%%

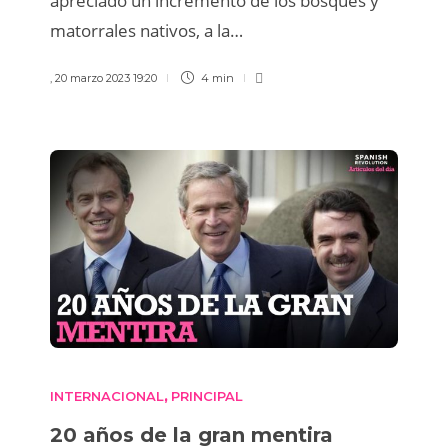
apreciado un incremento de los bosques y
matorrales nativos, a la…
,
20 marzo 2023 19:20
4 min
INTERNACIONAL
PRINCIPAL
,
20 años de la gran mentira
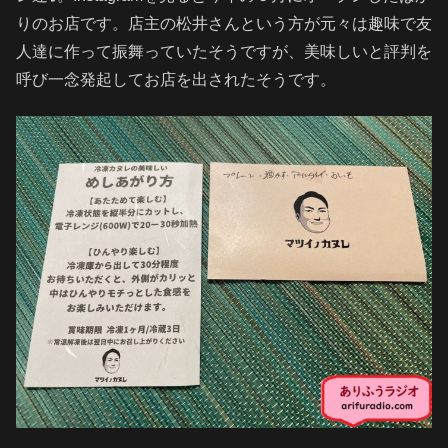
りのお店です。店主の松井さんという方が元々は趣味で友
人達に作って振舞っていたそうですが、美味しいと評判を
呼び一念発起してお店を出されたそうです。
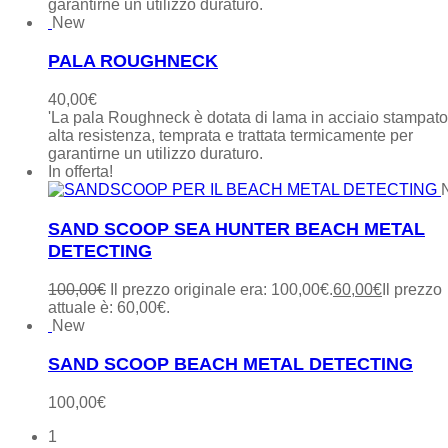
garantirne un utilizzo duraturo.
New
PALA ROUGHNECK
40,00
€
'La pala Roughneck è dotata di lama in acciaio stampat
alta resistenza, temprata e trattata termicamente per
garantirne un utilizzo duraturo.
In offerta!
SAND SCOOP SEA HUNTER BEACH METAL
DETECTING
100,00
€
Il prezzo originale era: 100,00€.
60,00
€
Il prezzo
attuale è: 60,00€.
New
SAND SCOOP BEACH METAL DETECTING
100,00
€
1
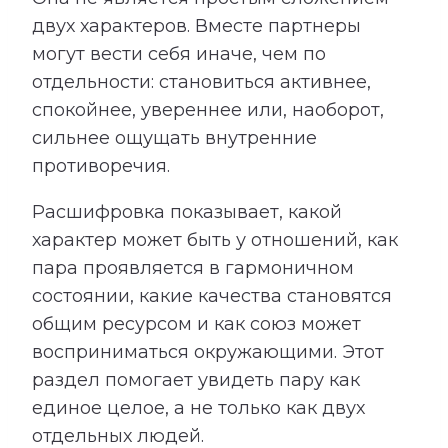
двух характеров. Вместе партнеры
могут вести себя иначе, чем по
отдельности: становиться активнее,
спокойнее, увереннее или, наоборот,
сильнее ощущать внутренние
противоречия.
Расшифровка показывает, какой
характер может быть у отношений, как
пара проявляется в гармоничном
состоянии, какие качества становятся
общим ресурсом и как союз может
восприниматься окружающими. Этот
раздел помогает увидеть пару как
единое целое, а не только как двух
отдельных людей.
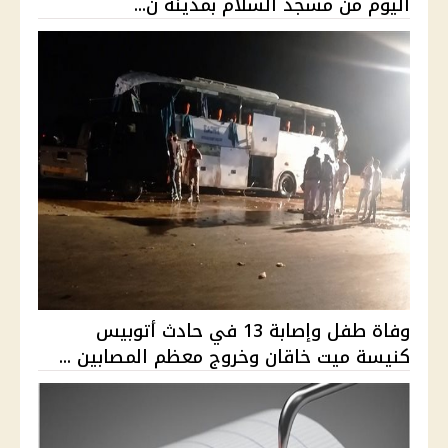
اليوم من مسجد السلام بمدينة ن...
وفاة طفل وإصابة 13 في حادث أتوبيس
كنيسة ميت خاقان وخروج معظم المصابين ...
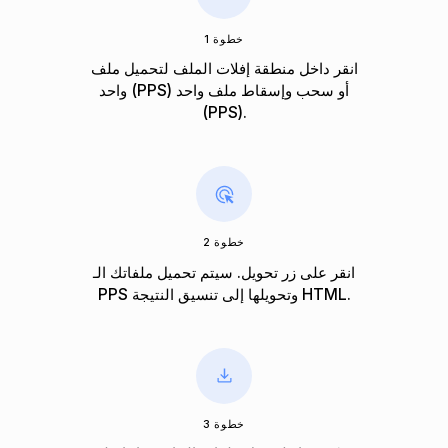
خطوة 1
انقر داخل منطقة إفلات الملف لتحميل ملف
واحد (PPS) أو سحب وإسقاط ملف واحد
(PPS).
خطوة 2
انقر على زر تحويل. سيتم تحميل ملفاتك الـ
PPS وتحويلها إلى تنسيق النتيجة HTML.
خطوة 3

%%
%%

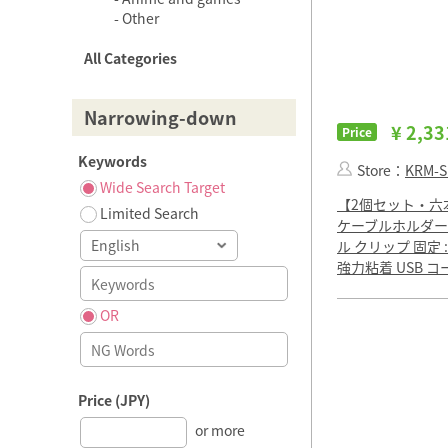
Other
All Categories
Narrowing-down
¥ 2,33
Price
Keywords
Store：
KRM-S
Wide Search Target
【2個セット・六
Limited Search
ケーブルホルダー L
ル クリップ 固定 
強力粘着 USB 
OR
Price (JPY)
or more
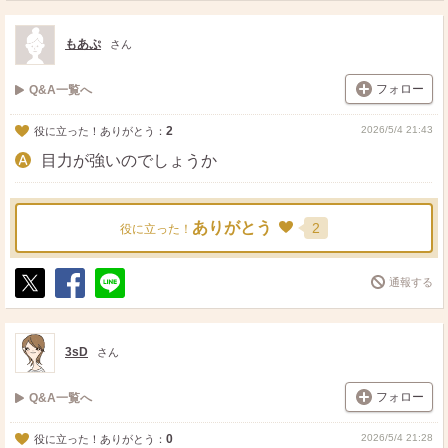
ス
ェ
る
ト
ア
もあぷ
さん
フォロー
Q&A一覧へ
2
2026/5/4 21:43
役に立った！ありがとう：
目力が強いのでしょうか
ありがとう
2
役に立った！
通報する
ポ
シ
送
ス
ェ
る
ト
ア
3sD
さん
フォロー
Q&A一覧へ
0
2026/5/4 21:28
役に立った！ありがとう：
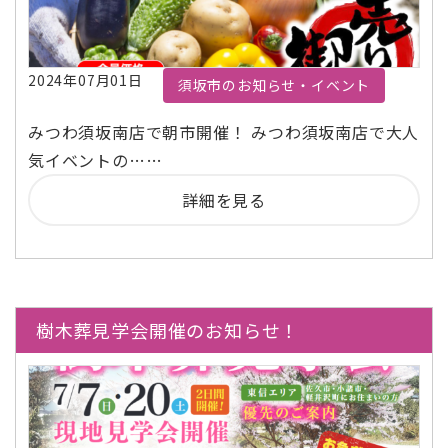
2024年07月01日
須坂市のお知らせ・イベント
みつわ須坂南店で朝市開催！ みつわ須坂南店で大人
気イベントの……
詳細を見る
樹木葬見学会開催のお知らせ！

%%

* Work required
Wherever the string "SCOOP" is found in the listing above, copy the line that contains it.

* Result for this task
SAND SCOOP SEA HUNTER BEACH METAL
SAND SCOOP BEACH METAL DETECTING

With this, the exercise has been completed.